La investigación se dirige, en primer término, contra los negros que pueden ser cabecillas por ser los más notables. "Figuran en la lista", dijo Miguel Aldama entonces, "Manzano, Ble Rely, Plácido, Ceballos, Brindis y cuantos negros hay de algún viso o talento". También se dirige contra blancos, que por su oposición a la trata, o por su amistad con el Cónsul inglés, pueden intentar ayudar a los esclavos, o utlizarlos. Entre los más notables, encontrábanse Luz Caballero, Del Monte, Félix Tanco, Benigno Gener, Manuel Martínez Serrano y otros. Y se vigila muy de cerca a los que simpatizan con los norteamericanos. Unos y otros son considerados como enemigos de España.

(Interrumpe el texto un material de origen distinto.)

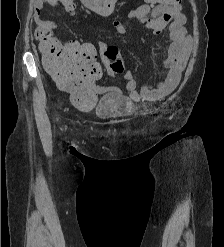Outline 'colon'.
I'll return each mask as SVG.
<instances>
[{"instance_id":"obj_1","label":"colon","mask_w":224,"mask_h":247,"mask_svg":"<svg viewBox=\"0 0 224 247\" xmlns=\"http://www.w3.org/2000/svg\"><path fill=\"white\" fill-rule=\"evenodd\" d=\"M148 3L168 7L174 0H145ZM67 11L74 8L73 0H63ZM46 50L44 66L48 73L64 89L71 93L73 104L79 108H91L97 102V95L91 83L101 76V68L95 61V49L89 44L70 43L58 48L57 39L45 28L37 32ZM104 57L115 74L123 72L124 64L118 49L107 47Z\"/></svg>"}]
</instances>
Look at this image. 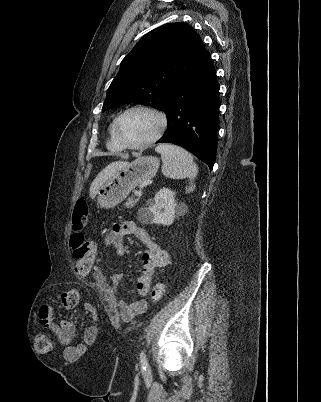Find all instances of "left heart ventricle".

En el proceso criminal, iniciado en enero de 1844, no se buscaba a los participantes en las sublevaciones de Sabanilla, meras protestas de esclavos como tantas otras habidas en Cuba desde los primeros tiempos de la colonización. Ni a los comprometidos en la conspiración inventada por Oviedo. Se buscaba, si, a los que habían estado en tratos con ingleses o nortemericanos para lograr la independencia o la anexión. A los que luchaban o podían luchar por la supresión de la trata y la abolición de la esclavitud, cuyo mantenimiento consideraba el Gobierno de vital importancia para el bienestar de los negreros y la conservación del régimen colonial. Más que todo, queríase matar o inutilizar a cuantos hombres parecieron peligrosos. En este sentido, es evidente con cuanta razón dijo Fransisco González del Valle aludiendo a la muerte de Plácido: "El Gobierno de O’Donnell sabía que no mataba al jefe, en Matanzas, de la conspiración de los negros contra los blancos, pero si a un poeta que con su lira había ensalzado la libertad y condenado la tiranía".

Todo esto permite afirmar, que en el proceso judicial en que se empleó una escalera como medio de tortura, no se trataba de descubrir una nueva conspiración, sino los fracasados planes concebidos por David Turnbull y sus amigos. Que Cerice, Flores, Plácido y otros no fueron, para los jueces, sino individuos que el Gobierno quiso "suprimir" o "liquidar" después de obligarles a declarar cuanto podía servir de pretexto para dirigir el procedimiento contra determinadas personas cuya culpabilidad no se podía probar de otro modo.

Si la represión fue, en cuanto a negros libres y esclavos, tan excesiva que hasta el propio Gobierno Central la tuvo a mal, débese esto a que funcionarios venales quisieron aprovechar la oportunidad para enriquecerse traficando con las órdenes de prisión y las sentencias absolutorias, en Matanzas mucho más que en La Habana. Según se ha dicho, "las víctimas eran escogida entre la clase de color acomodada, poniendo a cada grupo por guías y cabezas aquéllos que gozaban de renombre por sus sobresalientes aptitudes".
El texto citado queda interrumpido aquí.